Now that Wake has reinstated the abortion coverage, the county may face a legitimate lawsuit from Stam, who was the plaintiff in the 1981 case in which the N.C. Supreme Court ruled that “Wake County lacked statutory authority when it appropriated funds to pay for ‘medically unnecessary’ abortions for indigent women,” — the same case that led the county attorney to advise County Manager David Cooke to delete elective abortion from the health plan in the first place.
Ironically, at least one commissioner who voted to reverse the county manager’s decision, had earlier insisted that the board should stay out of the administrative issue. Commissioner Lindy Brown told Indy Week.com, according to its Feb. 10, issue, that the county manager should decide what’s covered by the insurance plan. But when Cooke followed the attorney’s advice and decided to remove the coverage, Brown apparently changed her tune and had no problem voting to force him to decide otherwise.
Monday’s 4-3 vote, along party lines, came after the board heard comments from Planned Parenthood, the American Civil Liberties Union as well as pro-life supporters. Commissioner Joe Bryan made a motion to bring county coverage in line with federal employees’ insurance, which would mean it would cover abortions only in the cases of rape, incest or when the mother’s life is endangered. But his motion was defeated and the board approved instead a resolution reportedly penned by a Planned Parenthood attorney.
According to the Carolina Journal Online, Jack Nichols, a principle founder of Planned Parenthood Health Systems in Raleigh and an attorney for the organization, drafted the resolution. His initial proposal even included a reprimand of County Attorney Scott Warren, which was removed by Commissioner Stan Norwalk before the wording was presented.
Commissioner Paul Coble, who voted against the resolution, told the Carolina Journal that it basically meant “we should ignore the advice of our own attorney and take the advice of the attorney working for the organization (Planned Parenthood) that stands to benefit the most from it.”
Planned Parenthood is the nation’s largest abortion provider.
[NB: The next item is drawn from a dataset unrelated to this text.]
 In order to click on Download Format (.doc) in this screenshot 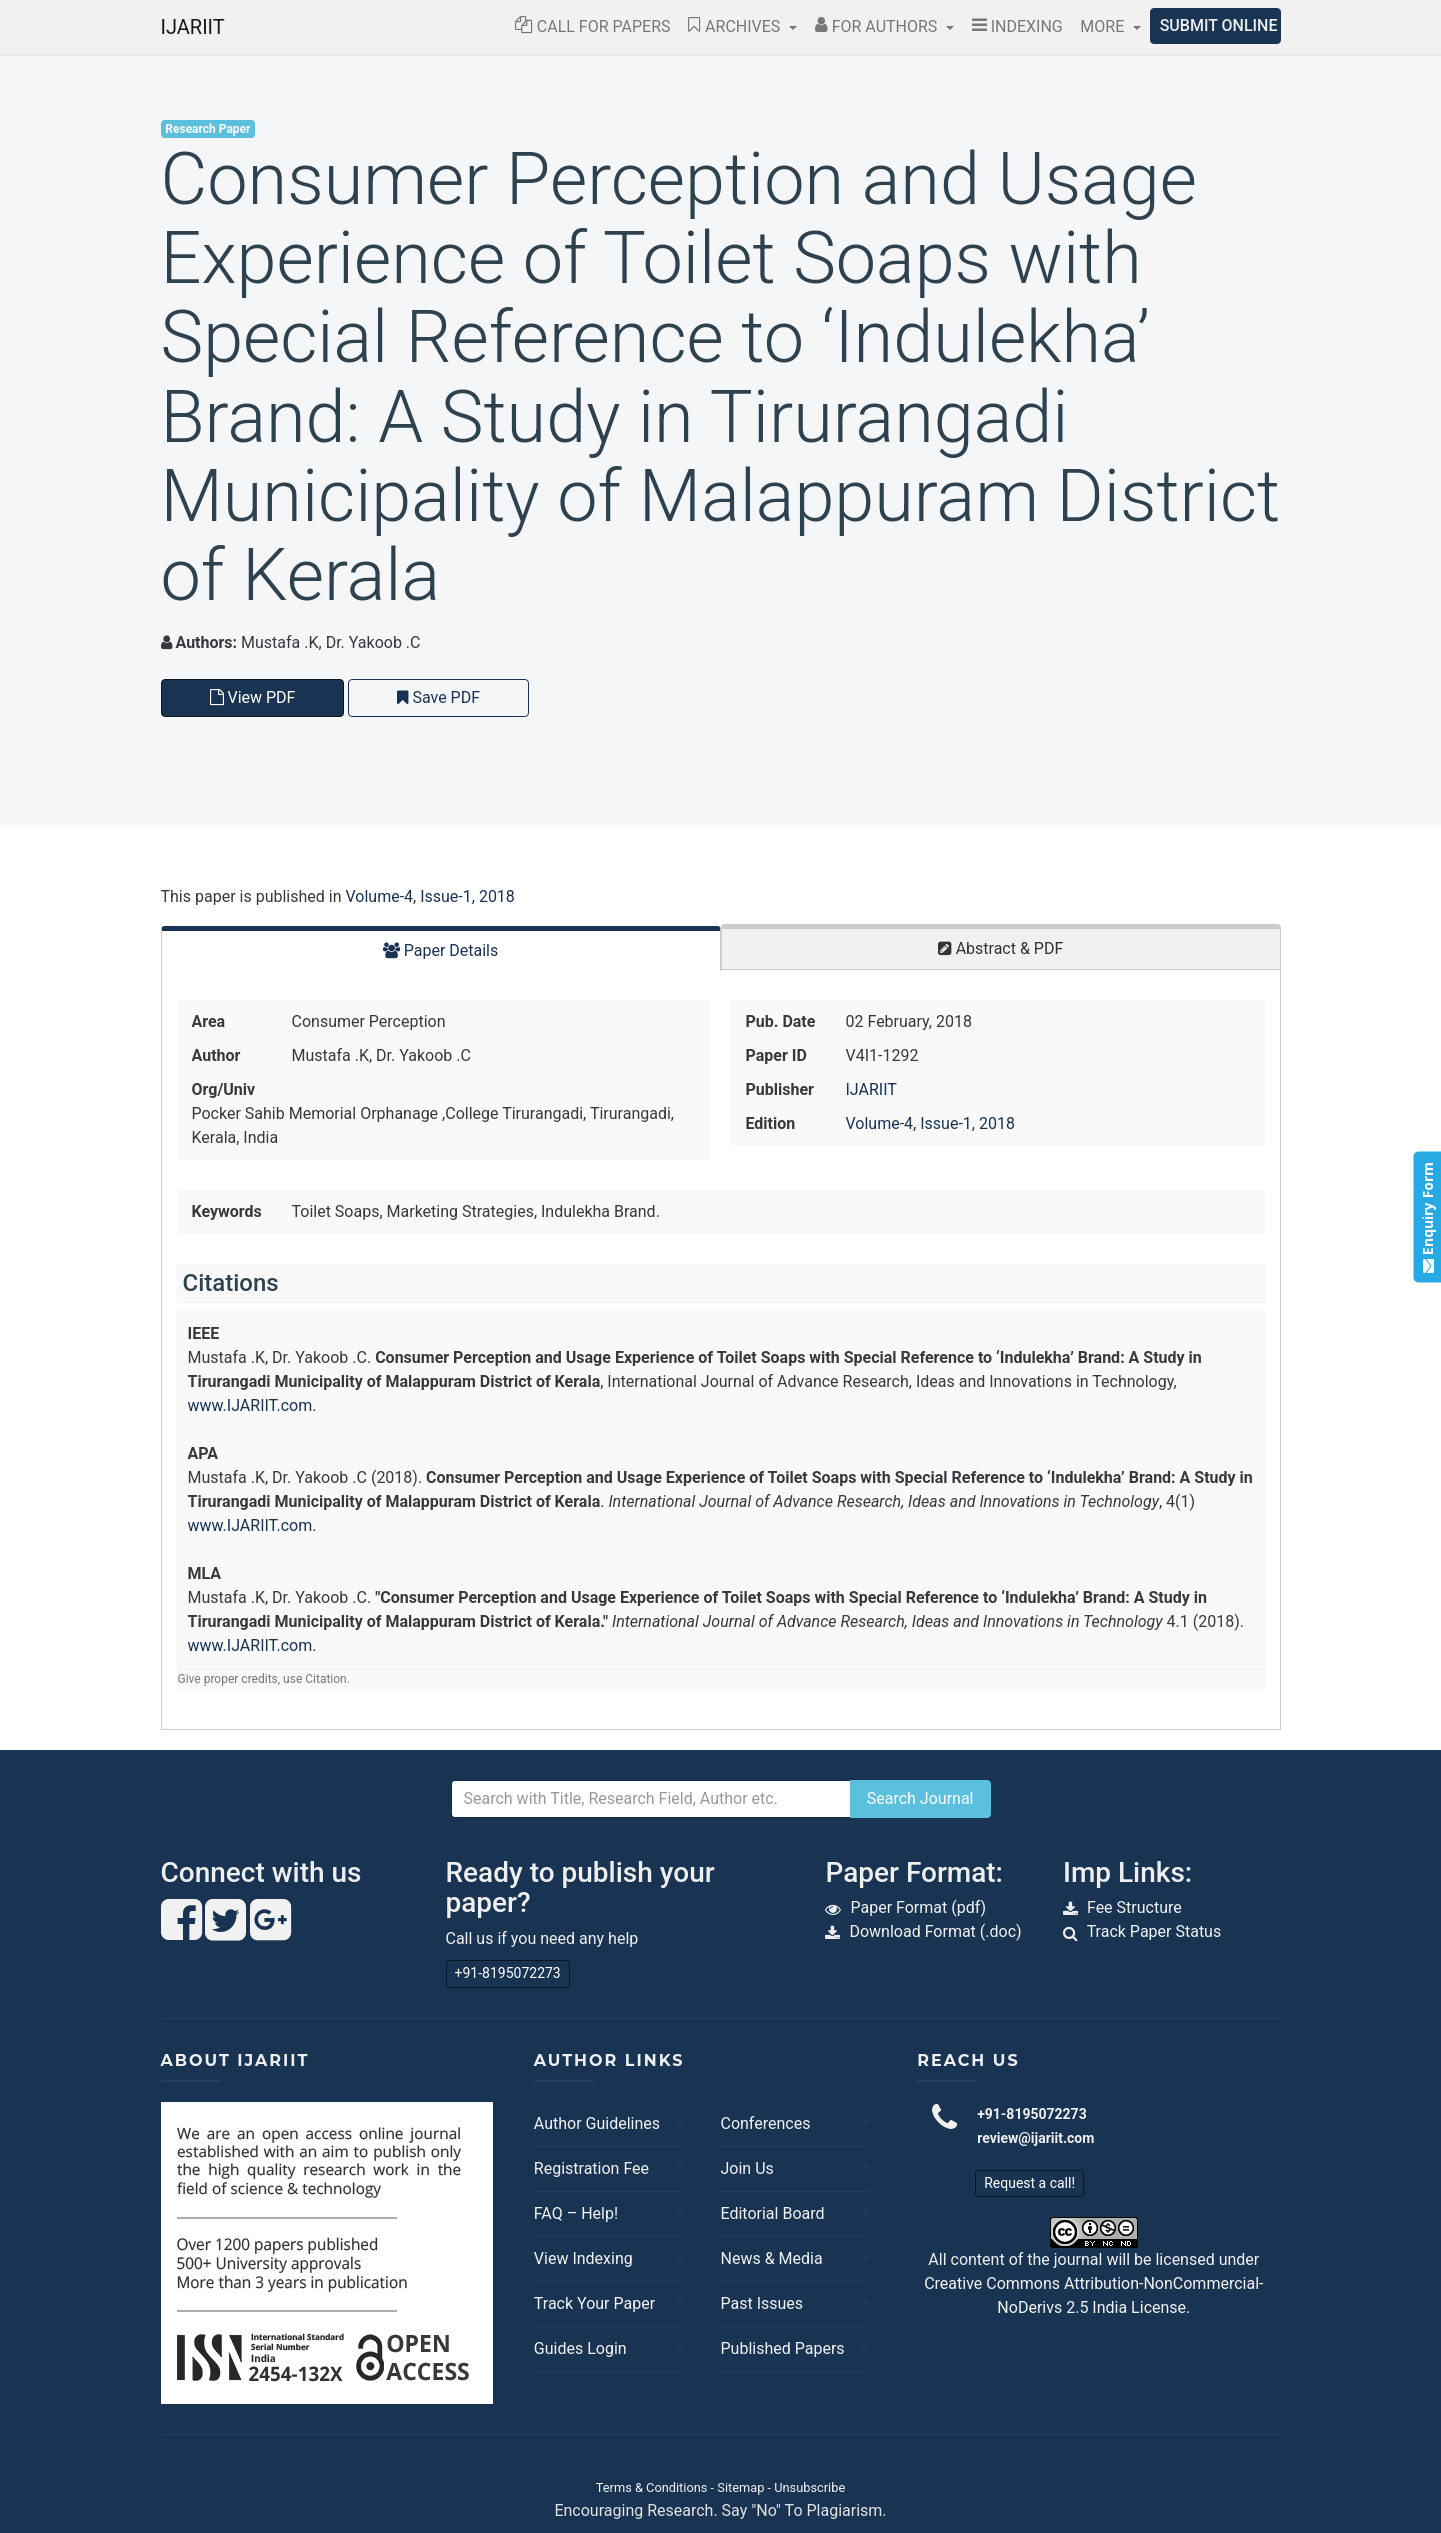, I will do `click(935, 1931)`.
“This is particularly troubling to see Planned Parenthood’s behind-the-scenes role in the commission’s decision,” said the Rev. Mark Creech, executive director of the Christian Action League. “Certainly any individual or organization has the right to speak out during the public comment period, as many did. But we would hope that commissioners would put their constituents’ opinion ahead of that of a business that stands to profit.”
Whether or not a lawsuit is filed, Yeung said she does expect political fallout from Monday’s vote and that her organization, which educates the public on right-to-life issues, will certainly inform them on how their elected officials are voting.
Meanwhile, the effort to remove taxpayer funded elective abortions from county health plans is moving on.
“We continue to hear of counties who have or will be dropping coverage,” Stam said.